Abstract

This review presents the description of various cases and physical causes of self-organization (development of ordered structures) provided by the shear flow of polymer and colloidal systems that are characterized by complex rheological behavior. This description is based on the common basis that, as a general rule, micellar systems in many respects behave as polymer solutions. In contrast to the development of regular dynamic structures during the flow of low-molecular-mass fluids, when the viscosity of a fluid plays a key role, in the case of complex rheological media, structuring is provided by the elasticity of a medium and/or by the existence of diverse structural modifications of the material. They arise owing to shear deformation and show different rheological characteristics, a circumstance that, in particular, lead to multivalued flow curves of the medium. Various aspects of this mode of structuring reported in the literature are revisited. Feasible mechanisms of self-organization in polymer and colloidal systems and modes of their description are discussed in detail. Special attention is focused on the similar natures of structural phenomena in polymer and colloidal systems.
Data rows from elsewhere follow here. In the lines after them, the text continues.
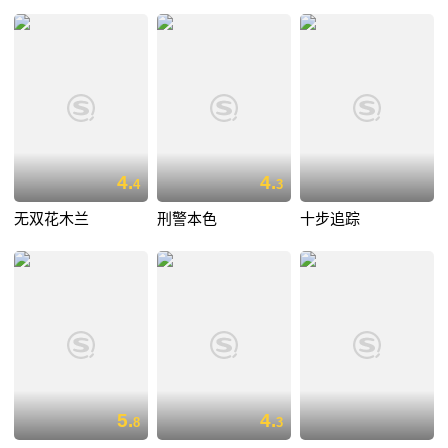
4.
4.
4
3
无双花木兰
刑警本色
十步追踪
5.
4.
8
3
Various theoretical approaches to the description of instability and structural organization in polymer and colloidal systems are considered. In many cases, the possible cause of structuring can be associated with ambivalent flow curves with a region where stress decreases with an increase in the shear rate. However, in micellar and polymer systems capable of elastic strain, elasticity is the main cause of instability. In this case, such systems can coexist in two structural modifications: flow and elastic (rubbery). It is proposed that the above phenomena can be described in terms of the granular model of a fluid.